TASK:
Each entry in the block below needs to be copied out exactly.

Dataset entries:
Segment Open

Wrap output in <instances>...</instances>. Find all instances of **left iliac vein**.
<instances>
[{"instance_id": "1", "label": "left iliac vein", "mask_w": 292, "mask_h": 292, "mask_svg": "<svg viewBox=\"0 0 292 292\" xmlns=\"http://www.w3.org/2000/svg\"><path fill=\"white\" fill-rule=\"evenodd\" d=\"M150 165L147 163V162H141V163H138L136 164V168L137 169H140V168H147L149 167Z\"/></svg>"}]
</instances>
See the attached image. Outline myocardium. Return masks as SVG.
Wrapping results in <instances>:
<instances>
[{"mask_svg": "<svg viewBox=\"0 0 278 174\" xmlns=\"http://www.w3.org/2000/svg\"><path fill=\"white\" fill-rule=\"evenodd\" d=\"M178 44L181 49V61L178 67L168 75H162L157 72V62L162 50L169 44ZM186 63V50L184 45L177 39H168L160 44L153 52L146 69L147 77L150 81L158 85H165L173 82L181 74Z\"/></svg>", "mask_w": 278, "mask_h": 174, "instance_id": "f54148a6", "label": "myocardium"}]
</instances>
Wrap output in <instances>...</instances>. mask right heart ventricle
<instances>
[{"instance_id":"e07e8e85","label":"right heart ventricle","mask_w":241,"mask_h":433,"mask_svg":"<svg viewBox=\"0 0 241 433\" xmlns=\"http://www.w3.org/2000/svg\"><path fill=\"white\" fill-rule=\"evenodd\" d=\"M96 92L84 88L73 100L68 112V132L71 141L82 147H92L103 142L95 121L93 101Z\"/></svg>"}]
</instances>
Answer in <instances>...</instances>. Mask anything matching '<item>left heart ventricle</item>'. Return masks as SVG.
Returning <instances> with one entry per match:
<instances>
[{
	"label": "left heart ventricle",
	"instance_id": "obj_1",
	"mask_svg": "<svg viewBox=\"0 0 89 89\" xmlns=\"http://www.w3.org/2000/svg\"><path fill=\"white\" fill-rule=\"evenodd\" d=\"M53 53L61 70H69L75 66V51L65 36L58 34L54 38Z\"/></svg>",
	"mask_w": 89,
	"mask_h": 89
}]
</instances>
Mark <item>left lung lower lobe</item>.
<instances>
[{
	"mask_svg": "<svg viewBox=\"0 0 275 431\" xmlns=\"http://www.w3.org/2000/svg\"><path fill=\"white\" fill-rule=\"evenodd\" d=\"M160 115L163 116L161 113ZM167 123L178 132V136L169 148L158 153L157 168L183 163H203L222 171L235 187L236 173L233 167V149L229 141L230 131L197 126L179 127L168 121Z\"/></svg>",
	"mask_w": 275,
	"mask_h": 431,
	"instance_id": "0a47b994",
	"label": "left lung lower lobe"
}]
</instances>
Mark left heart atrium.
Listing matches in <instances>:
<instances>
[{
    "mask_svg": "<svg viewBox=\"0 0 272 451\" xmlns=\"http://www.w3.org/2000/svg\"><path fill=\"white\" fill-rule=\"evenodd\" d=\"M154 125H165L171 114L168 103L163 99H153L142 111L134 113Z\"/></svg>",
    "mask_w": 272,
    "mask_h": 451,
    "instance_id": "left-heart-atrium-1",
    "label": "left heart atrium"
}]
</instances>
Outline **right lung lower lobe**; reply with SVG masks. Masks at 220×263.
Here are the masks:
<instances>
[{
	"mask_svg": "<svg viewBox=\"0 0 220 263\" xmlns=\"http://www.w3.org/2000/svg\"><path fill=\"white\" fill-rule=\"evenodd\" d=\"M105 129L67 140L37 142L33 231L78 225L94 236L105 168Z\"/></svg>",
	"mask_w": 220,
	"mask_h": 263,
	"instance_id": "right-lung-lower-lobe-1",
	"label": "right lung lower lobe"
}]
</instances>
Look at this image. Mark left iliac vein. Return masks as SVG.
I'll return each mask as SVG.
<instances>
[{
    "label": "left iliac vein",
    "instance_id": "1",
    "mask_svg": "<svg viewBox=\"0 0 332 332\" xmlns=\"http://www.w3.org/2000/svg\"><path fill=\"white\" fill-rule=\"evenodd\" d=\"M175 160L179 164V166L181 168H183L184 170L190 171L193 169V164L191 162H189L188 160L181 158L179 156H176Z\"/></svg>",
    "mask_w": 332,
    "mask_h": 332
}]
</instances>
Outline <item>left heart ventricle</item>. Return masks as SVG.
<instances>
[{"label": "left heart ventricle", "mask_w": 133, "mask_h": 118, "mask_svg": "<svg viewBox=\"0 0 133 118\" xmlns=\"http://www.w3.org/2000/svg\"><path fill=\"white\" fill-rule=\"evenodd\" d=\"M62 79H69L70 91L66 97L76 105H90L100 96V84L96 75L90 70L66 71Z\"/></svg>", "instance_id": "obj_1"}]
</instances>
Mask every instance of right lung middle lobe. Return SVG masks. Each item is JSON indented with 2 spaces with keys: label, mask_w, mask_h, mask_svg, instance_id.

Segment Closed

PROBLEM SOLUTION:
Wrap output in <instances>...</instances>. Find all instances of **left iliac vein**.
<instances>
[{"instance_id": "1", "label": "left iliac vein", "mask_w": 292, "mask_h": 292, "mask_svg": "<svg viewBox=\"0 0 292 292\" xmlns=\"http://www.w3.org/2000/svg\"><path fill=\"white\" fill-rule=\"evenodd\" d=\"M150 165L147 163V162H141V163H138L136 164V168L137 169H140V168H147L149 167Z\"/></svg>"}]
</instances>
See the attached image. Outline myocardium. Return masks as SVG.
Wrapping results in <instances>:
<instances>
[{"mask_svg": "<svg viewBox=\"0 0 278 174\" xmlns=\"http://www.w3.org/2000/svg\"><path fill=\"white\" fill-rule=\"evenodd\" d=\"M178 44L181 49V61L178 67L168 75H162L157 72V62L162 50L169 44ZM186 63V50L184 45L177 39H168L160 44L153 52L146 69L147 77L150 81L158 85H165L173 82L181 74Z\"/></svg>", "mask_w": 278, "mask_h": 174, "instance_id": "f54148a6", "label": "myocardium"}]
</instances>
Wrap output in <instances>...</instances>. mask right heart ventricle
<instances>
[{"instance_id":"e07e8e85","label":"right heart ventricle","mask_w":241,"mask_h":433,"mask_svg":"<svg viewBox=\"0 0 241 433\" xmlns=\"http://www.w3.org/2000/svg\"><path fill=\"white\" fill-rule=\"evenodd\" d=\"M96 92L84 88L73 100L68 112V132L71 141L82 147H92L103 142L95 121L93 101Z\"/></svg>"}]
</instances>
Answer in <instances>...</instances>. Mask anything matching '<item>left heart ventricle</item>'. Return masks as SVG.
Returning <instances> with one entry per match:
<instances>
[{
	"label": "left heart ventricle",
	"instance_id": "obj_1",
	"mask_svg": "<svg viewBox=\"0 0 89 89\" xmlns=\"http://www.w3.org/2000/svg\"><path fill=\"white\" fill-rule=\"evenodd\" d=\"M53 53L61 70H69L75 66V51L65 36L58 34L54 38Z\"/></svg>",
	"mask_w": 89,
	"mask_h": 89
}]
</instances>
Mark <item>left lung lower lobe</item>.
<instances>
[{
	"mask_svg": "<svg viewBox=\"0 0 275 431\" xmlns=\"http://www.w3.org/2000/svg\"><path fill=\"white\" fill-rule=\"evenodd\" d=\"M160 115L163 116L161 113ZM167 123L178 132V136L169 148L158 153L157 168L183 163H203L222 171L235 187L236 173L233 167V149L229 141L230 131L197 126L179 127L168 121Z\"/></svg>",
	"mask_w": 275,
	"mask_h": 431,
	"instance_id": "0a47b994",
	"label": "left lung lower lobe"
}]
</instances>
Mark left heart atrium.
Listing matches in <instances>:
<instances>
[{
    "mask_svg": "<svg viewBox=\"0 0 272 451\" xmlns=\"http://www.w3.org/2000/svg\"><path fill=\"white\" fill-rule=\"evenodd\" d=\"M154 125H165L171 114L168 103L163 99H153L142 111L134 113Z\"/></svg>",
    "mask_w": 272,
    "mask_h": 451,
    "instance_id": "left-heart-atrium-1",
    "label": "left heart atrium"
}]
</instances>
Outline **right lung lower lobe**; reply with SVG masks. Masks at 220×263.
Here are the masks:
<instances>
[{
	"mask_svg": "<svg viewBox=\"0 0 220 263\" xmlns=\"http://www.w3.org/2000/svg\"><path fill=\"white\" fill-rule=\"evenodd\" d=\"M105 129L67 140L37 142L33 231L78 225L94 236L105 168Z\"/></svg>",
	"mask_w": 220,
	"mask_h": 263,
	"instance_id": "right-lung-lower-lobe-1",
	"label": "right lung lower lobe"
}]
</instances>
Look at this image. Mark left iliac vein. Return masks as SVG.
I'll return each mask as SVG.
<instances>
[{
    "label": "left iliac vein",
    "instance_id": "1",
    "mask_svg": "<svg viewBox=\"0 0 332 332\" xmlns=\"http://www.w3.org/2000/svg\"><path fill=\"white\" fill-rule=\"evenodd\" d=\"M175 160L179 164V166L181 168H183L184 170L190 171L193 169V164L191 162H189L188 160L181 158L179 156H176Z\"/></svg>",
    "mask_w": 332,
    "mask_h": 332
}]
</instances>
Outline <item>left heart ventricle</item>. Return masks as SVG.
<instances>
[{"label": "left heart ventricle", "mask_w": 133, "mask_h": 118, "mask_svg": "<svg viewBox=\"0 0 133 118\" xmlns=\"http://www.w3.org/2000/svg\"><path fill=\"white\" fill-rule=\"evenodd\" d=\"M62 79H69L70 91L66 97L76 105H90L100 96V84L96 75L90 70L66 71Z\"/></svg>", "instance_id": "obj_1"}]
</instances>
Mask every instance of right lung middle lobe. Return SVG masks. Each item is JSON indented with 2 spaces with keys: label, mask_w, mask_h, mask_svg, instance_id.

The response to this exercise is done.